* [EXERCISE PROMPT]:
Copy every record below exactly as written, but leave out the pictures.

=== Section Start ===

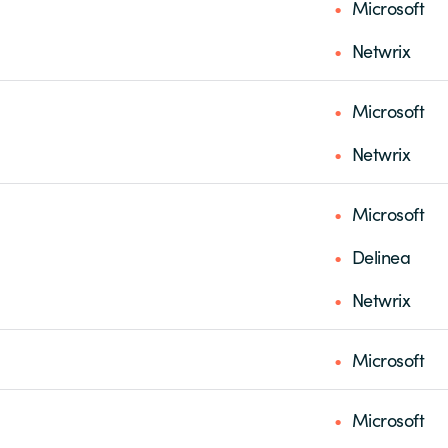
Microsoft
Netwrix
Microsoft
Netwrix
Microsoft
Delinea
Netwrix
Microsoft
Microsoft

=== Section End ===

* [REPLY]:
Microsoft
Netwrix
Microsoft
Netwrix
Microsoft
Delinea
Netwrix
Microsoft
Microsoft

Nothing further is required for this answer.